JIS: Beginning in May, the Ministry of Education, Youth, and Information will be training more teachers in restorative justice practices, in keeping with strategies to improve safety and security in schools.
This is according to Director of Safety and Security in Schools, Assistant Superintendent of Police, Coleridge Minto, who informed that the targeted 500 teachers will be trained in batches of 100 over the next six to 12 months.
“Restorative justice is really an alternative and looking at another method of treating with when you have conflicts in the schools, and so the objective of the Ministry is to ensure that we train at least 500 persons in the next couple of months,” he said.
He told JIS News that the initiative, which has already seen 200 primary- and high-school teachers being trained, is in partnership with the Ministry of Justice.
“In the long-term, over the next three to five years, there should be at least three or four persons trained in every school in restorative justice practices, which is a new methodology we are using,” he said.

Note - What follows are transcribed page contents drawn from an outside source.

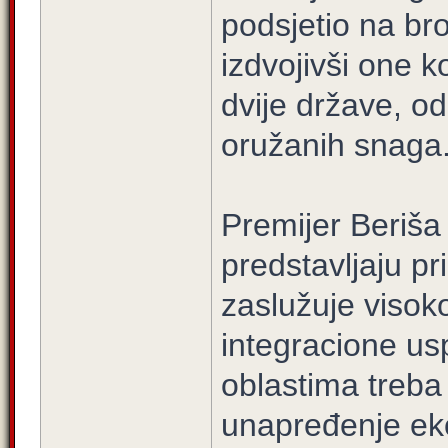
podsjetio na b
izdvojivši one k
dvije države, o
oružanih snaga
Premijer Beriša 
predstavljaju p
zaslužuje visok
integracione us
oblastima treba i
unapređenje e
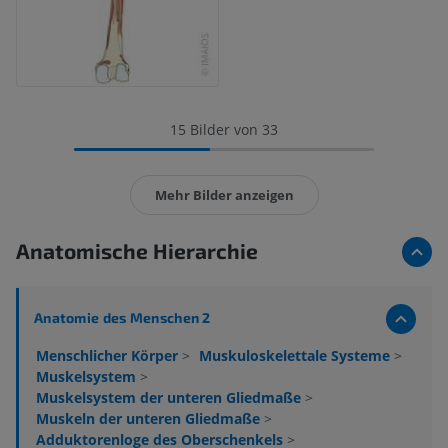
15 Bilder von 33
Mehr Bilder anzeigen
Anatomische Hierarchie
Anatomie des Menschen 2
Menschlicher Körper
>
Muskuloskelettale Systeme
>
Muskelsystem
>
Muskelsystem der unteren Gliedmaße
>
Muskeln der unteren Gliedmaße
>
Adduktorenloge des Oberschenkels
>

He noted that while the focus will be on the 171 high schools, training will also be extended to primary and junior-high institutions.
Part funding for the exercise will be provided under the US$3-million Safe Schools Project of the United States Agency for International Development (USAID).
CAPTION: Director of Safety and Security in Schools in the Ministry of Education, Youth and Information, Assistant Superintendent of Police (ASP) Coleridge Minto.